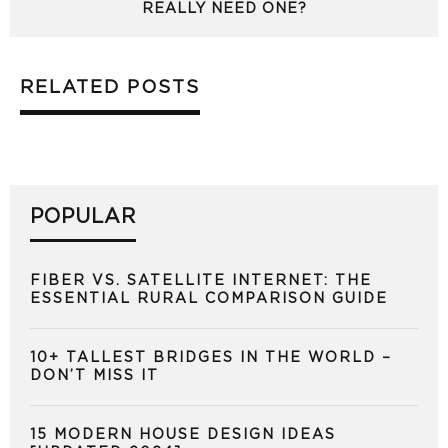
REALLY NEED ONE?
RELATED POSTS
POPULAR
FIBER VS. SATELLITE INTERNET: THE
ESSENTIAL RURAL COMPARISON GUIDE
10+ TALLEST BRIDGES IN THE WORLD –
DON’T MISS IT
15 MODERN HOUSE DESIGN IDEAS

========

What to work on ▸ Without the images, write out each line of the data verbatim.

Result ▸
REALLY NEED ONE?
RELATED POSTS
POPULAR
FIBER VS. SATELLITE INTERNET: THE
ESSENTIAL RURAL COMPARISON GUIDE
10+ TALLEST BRIDGES IN THE WORLD –
DON’T MISS IT
15 MODERN HOUSE DESIGN IDEAS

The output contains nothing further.